Der Poker um den Ausstieg aus der Plutoniumwirtschaft ist in vollem Gange. Erstmals bestätigte jetzt offiziell die PreussenElektra (Preag), die gemeinsam mit den Hamburgischen Electricitätswerken (HEW) die Atommeiler in Brunsbüttel, Krümmel und Brokdorf betreibt, daß sie die Wiederaufarbeitung ausgedienter Atombrennstäbe im französischen La Hague durch eine Zwischenlagerung des Atom-Schrotts an selber Stelle ersetzen will.

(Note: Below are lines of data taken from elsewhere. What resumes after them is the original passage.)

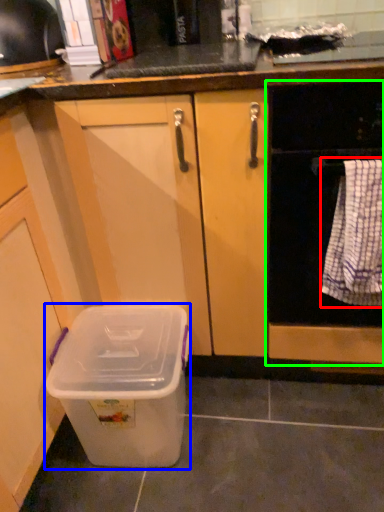 Question: Which is farther away from blanket (highlighted by a red box)? storage box (highlighted by a blue box) or home appliance (highlighted by a green box)?

Choices:
 (A) storage box
 (B) home appliance

Answer: (A) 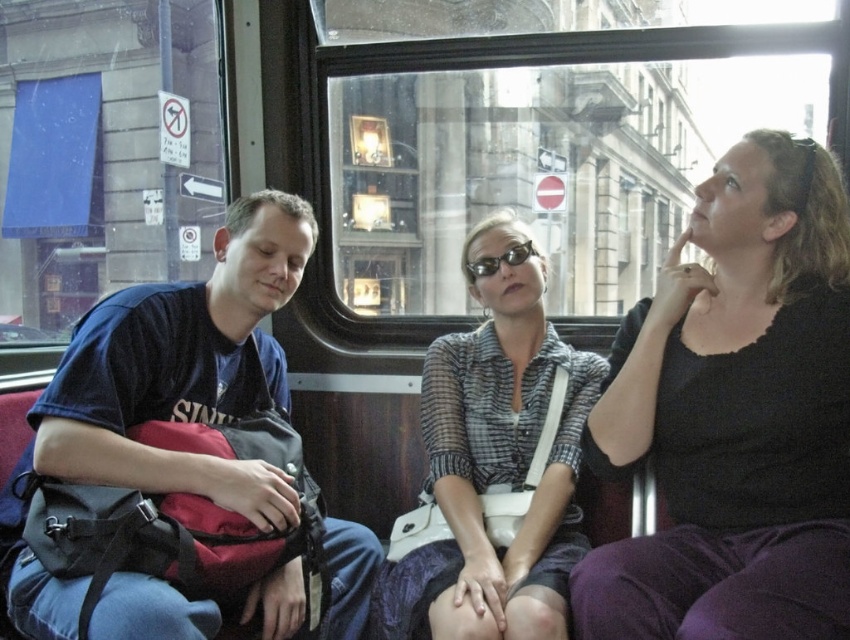 You are a passenger on a bus and you see two people wearing shirts. The first is wearing a black matte shirt at upper right and the second is wearing a plaid shirt at center. Which shirt is positioned higher in the image?

The black matte shirt at upper right is positioned higher in the image than the plaid shirt at center.

You are a photographer trying to capture a candid shot of the two central figures in the scene. You want to ensure that both the plaid shirt at center and the black plastic sunglasses at center are clearly visible in the frame. Based on their relative sizes, which object should you focus on to ensure both are in focus without adjusting your camera settings?

The plaid shirt at center is wider than the black plastic sunglasses at center, so focusing on the plaid shirt at center would ensure both objects are in focus since it is larger and occupies more space in the frame. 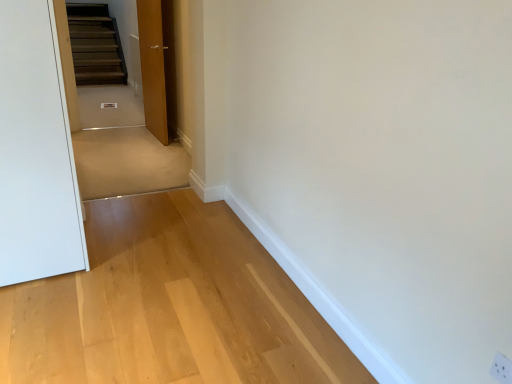 In order to face white plastic outlet at lower right, should I rotate leftwards or rightwards?

It's best to rotate right around 31.396 degrees.

Measure the distance between white plastic outlet at lower right and camera.

The distance of white plastic outlet at lower right from camera is 1.21 meters.

What do you see at coordinates (502, 368) in the screenshot? The image size is (512, 384). I see `white plastic outlet at lower right` at bounding box center [502, 368].

Find the location of a particular element. This screenshot has height=384, width=512. white plastic outlet at lower right is located at coordinates (502, 368).

The image size is (512, 384). Describe the element at coordinates (153, 68) in the screenshot. I see `matte wood door at center` at that location.

Locate an element on the screen. matte wood door at center is located at coordinates (153, 68).

Find the location of `white plastic outlet at lower right`. white plastic outlet at lower right is located at coordinates (502, 368).

Which is more to the right, white plastic outlet at lower right or matte wood door at center?

white plastic outlet at lower right is more to the right.

Which object is closer to the camera taking this photo, white plastic outlet at lower right or matte wood door at center?

Positioned in front is white plastic outlet at lower right.

Is point (497, 362) positioned in front of point (149, 48)?

Yes.

Consider the image. From the image's perspective, is white plastic outlet at lower right above matte wood door at center?

Incorrect, from the image's perspective, white plastic outlet at lower right is lower than matte wood door at center.

From a real-world perspective, between white plastic outlet at lower right and matte wood door at center, who is vertically lower?

white plastic outlet at lower right.

Which object is thinner, white plastic outlet at lower right or matte wood door at center?

Thinner between the two is white plastic outlet at lower right.

In terms of height, does white plastic outlet at lower right look taller or shorter compared to matte wood door at center?

Clearly, white plastic outlet at lower right is shorter compared to matte wood door at center.

Between white plastic outlet at lower right and matte wood door at center, which one has larger size?

matte wood door at center.

Would you say white plastic outlet at lower right contains matte wood door at center?

No, matte wood door at center is not surrounded by white plastic outlet at lower right.

Would you say white plastic outlet at lower right is a long distance from matte wood door at center?

Yes, white plastic outlet at lower right and matte wood door at center are located far from each other.

Does white plastic outlet at lower right turn towards matte wood door at center?

No, white plastic outlet at lower right is not oriented towards matte wood door at center.

This screenshot has height=384, width=512. I want to click on electric outlet below the matte wood door at center (from a real-world perspective), so click(x=502, y=368).

Which is more to the left, matte wood door at center or white plastic outlet at lower right?

Positioned to the left is matte wood door at center.

Is the position of matte wood door at center less distant than that of white plastic outlet at lower right?

No, it is behind white plastic outlet at lower right.

Does point (163, 123) lie behind point (498, 379)?

Yes, it is.

From the image's perspective, between matte wood door at center and white plastic outlet at lower right, which one is located above?

matte wood door at center appears higher in the image.

From a real-world perspective, is matte wood door at center located beneath white plastic outlet at lower right?

No, from a real-world perspective, matte wood door at center is not under white plastic outlet at lower right.

Considering the sizes of objects matte wood door at center and white plastic outlet at lower right in the image provided, who is thinner, matte wood door at center or white plastic outlet at lower right?

white plastic outlet at lower right is thinner.

Considering the sizes of objects matte wood door at center and white plastic outlet at lower right in the image provided, who is taller, matte wood door at center or white plastic outlet at lower right?

matte wood door at center is taller.

Who is smaller, matte wood door at center or white plastic outlet at lower right?

Smaller between the two is white plastic outlet at lower right.

Consider the image. Can white plastic outlet at lower right be found inside matte wood door at center?

Definitely not — white plastic outlet at lower right is not inside matte wood door at center.

Is the surface of matte wood door at center in direct contact with white plastic outlet at lower right?

matte wood door at center and white plastic outlet at lower right are not in contact.

Is matte wood door at center oriented towards white plastic outlet at lower right?

No, matte wood door at center is not oriented towards white plastic outlet at lower right.

Can you tell me how much matte wood door at center and white plastic outlet at lower right differ in facing direction?

The angle between the facing direction of matte wood door at center and the facing direction of white plastic outlet at lower right is 4.89 degrees.

Identify the location of door behind the white plastic outlet at lower right. This screenshot has width=512, height=384. (153, 68).

The image size is (512, 384). In the image, there is a matte wood door at center. Find the location of `electric outlet below it (from the image's perspective)`. electric outlet below it (from the image's perspective) is located at coordinates (502, 368).

This screenshot has height=384, width=512. Identify the location of door that is behind the white plastic outlet at lower right. (153, 68). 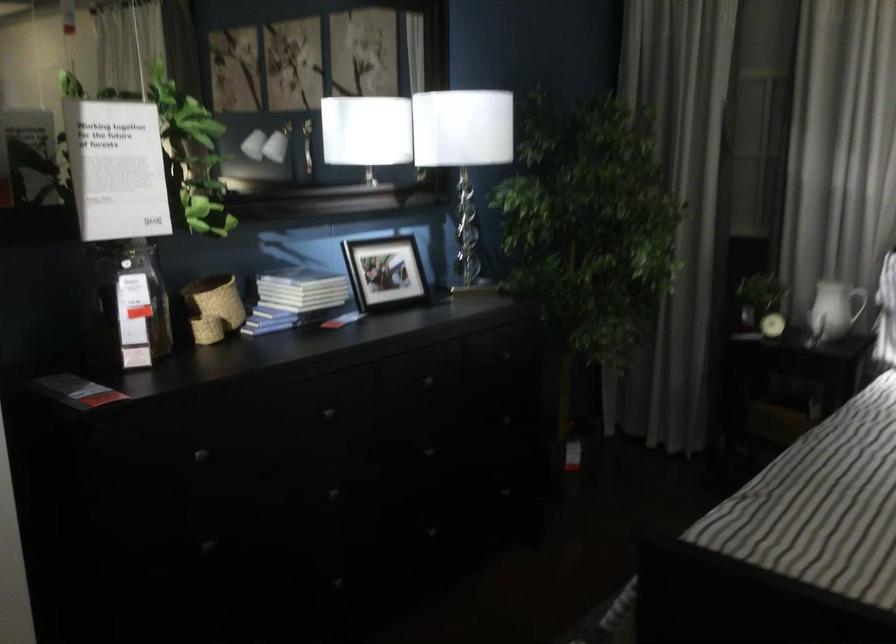 What do you see at coordinates (823, 313) in the screenshot? The height and width of the screenshot is (644, 896). I see `a white pitcher handle` at bounding box center [823, 313]. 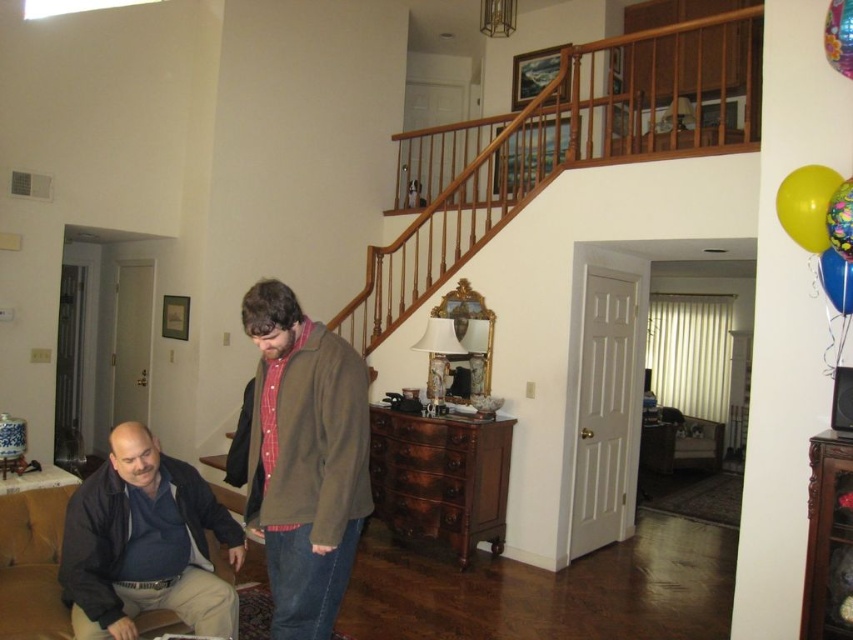 This screenshot has height=640, width=853. What do you see at coordinates (805, 204) in the screenshot? I see `yellow rubber balloon at upper right` at bounding box center [805, 204].

Is point (792, 173) farther from camera compared to point (834, 200)?

Yes, it is behind point (834, 200).

Image resolution: width=853 pixels, height=640 pixels. Find the location of `yellow rubber balloon at upper right`. yellow rubber balloon at upper right is located at coordinates click(x=805, y=204).

At what (x,y) coordinates should I click in order to perform the action: click on shiny metallic balloon at upper right. Please return your answer as a coordinate pair (x, y). Looking at the image, I should click on (839, 36).

Does point (833, 61) come behind point (848, 180)?

Yes.

Locate an element on the screen. shiny metallic balloon at upper right is located at coordinates (839, 36).

Looking at this image, does brown woolen sweater at center have a greater height compared to shiny metallic balloon at upper right?

Yes.

Where is `brown woolen sweater at center`? This screenshot has height=640, width=853. brown woolen sweater at center is located at coordinates (305, 458). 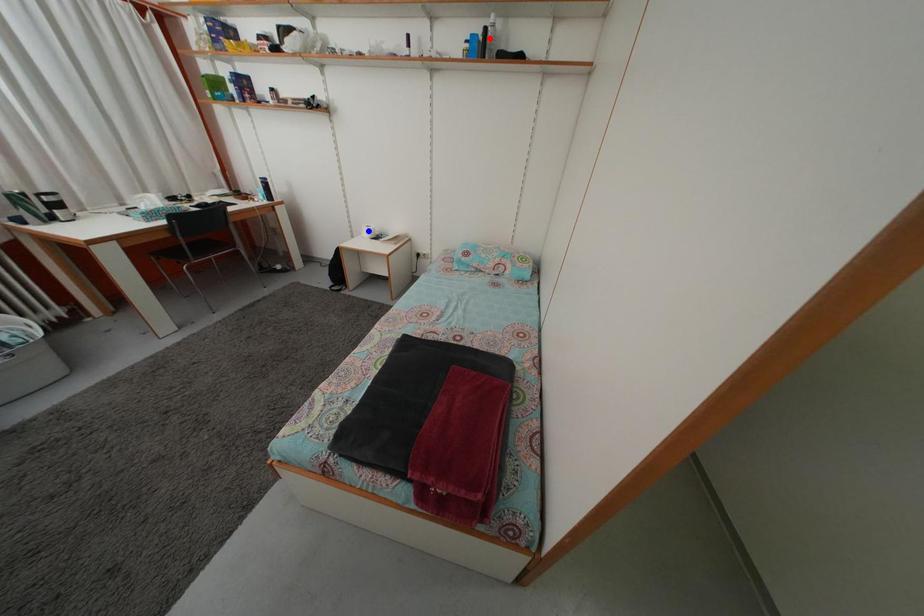 Question: In the image, two points are highlighted. Which point is nearer to the camera? Reply with the corresponding letter.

Denn beim Brennstoffrecycling fällt nicht nur tonnenweise hochgiftiges Plutonium ab, es kostet die Atomkonzerne auch hunderte von Millionen Mark mehr als die Zwischen- und Endlagerung ausgedienter Brennelemente. Nachdem bereits Ende vergangenen Jahres HEW und Preag die sogenannten „Neuverträge“ mit der britischen Wiederaufarbeitungsanlage Sellafield (hier läßt das AKW Krümmel aufarbeiten) gekündigt hatten, wird nun mit der La Hague-Betreiberin „Cogema“ gepokert, die die Brunsbüttler und Brokdorfer Brennelemente recycelt. Preag-Vorstandsmitglied Dr. Hans-Ulrich Fabian: „Zur Zeit laufen Verhandlungen mit Cogema über eine stärkere Flexibilisierung der Neuverträge“. Ziel der Gespräche sei es, „die Wiederaufarbeitungs-Verträge zur langfristigen Zwischenlagerung zu nutzen. Anstelle der Wiederaufarbeitung könnte dann auch eine endlagergerechte Konditionierung (Vorbehandlung – d. Red.) beim Wiederaufarbeiter treten“. Fabian geht davon aus, daß „wir noch in diesem Jahr belastbare Ergebnisse erzielen werden“.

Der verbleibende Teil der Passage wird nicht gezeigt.